Friday, May 08, 2009

The Original Ponzi Schemer - Charles Ponzi


The New York Times has a story about a lost manuscript, now found, shedding light on the original Ponzi (photographed above in Boston, circa 1915).

From the story...

In the summer of 1920, William H. McMasters, one of Boston’s top publicists, was in a pickle. A new client, a dapper and charming Italian immigrant named Charles Ponzi, was raking in millions on promises to pay investors 50 percent interest in 45 days.

“If he was everything he claimed, I would have a client such as no man ever had in the publicity field,” Mr. McMasters wrote in a newly found and never published memoir. But, he reflected, “if he was crooked or deluded, I must make up my mind to have him stop taking the money from the public.”

As fate would have it, Mr. McMasters decided that Ponzi was indeed a fraud and wrote a newspaper exposé in The Boston Post. The front-page article declaring that Ponzi was insolvent and had used incoming deposits to pay off earlier investors proved instrumental in unmasking him as history’s most infamous swindler — at least until Bernard L. Madoff came along.

Mr.
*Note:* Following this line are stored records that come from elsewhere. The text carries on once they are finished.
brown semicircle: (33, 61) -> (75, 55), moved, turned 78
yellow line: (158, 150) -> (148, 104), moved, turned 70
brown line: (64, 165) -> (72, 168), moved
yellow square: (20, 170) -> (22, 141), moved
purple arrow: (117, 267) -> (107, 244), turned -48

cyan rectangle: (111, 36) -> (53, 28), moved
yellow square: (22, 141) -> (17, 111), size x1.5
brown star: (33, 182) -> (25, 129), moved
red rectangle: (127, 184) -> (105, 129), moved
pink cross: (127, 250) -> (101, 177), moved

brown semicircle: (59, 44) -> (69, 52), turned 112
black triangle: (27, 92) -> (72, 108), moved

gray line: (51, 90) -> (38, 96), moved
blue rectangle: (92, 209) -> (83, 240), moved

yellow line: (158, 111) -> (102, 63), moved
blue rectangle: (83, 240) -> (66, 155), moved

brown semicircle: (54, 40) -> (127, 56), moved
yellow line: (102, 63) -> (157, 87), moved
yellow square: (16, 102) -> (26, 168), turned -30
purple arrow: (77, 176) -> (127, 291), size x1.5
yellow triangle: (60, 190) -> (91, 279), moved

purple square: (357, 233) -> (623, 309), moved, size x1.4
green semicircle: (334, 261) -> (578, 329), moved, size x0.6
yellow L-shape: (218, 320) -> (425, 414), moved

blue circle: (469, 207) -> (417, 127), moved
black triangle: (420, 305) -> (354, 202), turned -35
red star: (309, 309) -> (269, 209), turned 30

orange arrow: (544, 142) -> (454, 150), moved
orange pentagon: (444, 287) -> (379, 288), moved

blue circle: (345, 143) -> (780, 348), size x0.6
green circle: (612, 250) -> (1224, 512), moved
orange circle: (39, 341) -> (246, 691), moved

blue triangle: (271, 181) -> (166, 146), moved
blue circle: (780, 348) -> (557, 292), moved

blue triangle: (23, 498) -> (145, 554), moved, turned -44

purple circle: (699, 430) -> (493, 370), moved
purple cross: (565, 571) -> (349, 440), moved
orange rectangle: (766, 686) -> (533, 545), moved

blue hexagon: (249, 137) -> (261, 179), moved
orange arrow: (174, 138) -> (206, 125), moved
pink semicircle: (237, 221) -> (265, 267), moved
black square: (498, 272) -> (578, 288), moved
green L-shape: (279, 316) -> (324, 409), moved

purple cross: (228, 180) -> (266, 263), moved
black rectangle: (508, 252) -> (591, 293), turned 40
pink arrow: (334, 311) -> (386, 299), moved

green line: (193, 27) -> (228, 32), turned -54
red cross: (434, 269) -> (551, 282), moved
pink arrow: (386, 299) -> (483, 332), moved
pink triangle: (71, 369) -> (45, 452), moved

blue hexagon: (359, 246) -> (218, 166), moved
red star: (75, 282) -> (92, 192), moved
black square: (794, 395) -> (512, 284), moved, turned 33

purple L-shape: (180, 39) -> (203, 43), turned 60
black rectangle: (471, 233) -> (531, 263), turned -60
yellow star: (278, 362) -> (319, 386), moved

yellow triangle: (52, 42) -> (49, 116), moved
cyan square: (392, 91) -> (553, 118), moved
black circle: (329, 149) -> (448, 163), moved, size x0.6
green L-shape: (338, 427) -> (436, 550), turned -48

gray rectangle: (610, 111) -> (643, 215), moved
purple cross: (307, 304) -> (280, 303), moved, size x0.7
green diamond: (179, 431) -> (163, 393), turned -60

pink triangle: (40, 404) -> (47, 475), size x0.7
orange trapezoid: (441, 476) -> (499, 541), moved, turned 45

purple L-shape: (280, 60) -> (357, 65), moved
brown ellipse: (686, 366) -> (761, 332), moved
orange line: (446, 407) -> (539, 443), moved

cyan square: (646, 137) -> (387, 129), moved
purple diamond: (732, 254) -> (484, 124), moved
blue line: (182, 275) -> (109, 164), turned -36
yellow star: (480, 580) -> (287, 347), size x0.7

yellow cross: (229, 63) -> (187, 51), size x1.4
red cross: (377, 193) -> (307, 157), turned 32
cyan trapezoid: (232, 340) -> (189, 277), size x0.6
McMasters remained convinced of his service to humanity — “I do not anticipate that another Charles Ponzi will ever appear in the financial world,” he wrote.

Now that bittersweet narrative, so far known only in fragments, has emerged, offering insights into Ponzi’s downfall, the machinations of the press, and one momentous week that rocked the financial world nearly 90 years ago.

The memoir — “The Ponzi Story,” typed on 206 double-spaced pages and completed around 1962, six years before Mr. McMasters died at 94 — is part of a trove of 2,200 books, manuscripts and pamphlets on swindlers and their frauds, hoaxes and confidence games acquired a year ago and recently catalogued by John Jay College of Criminal Justice.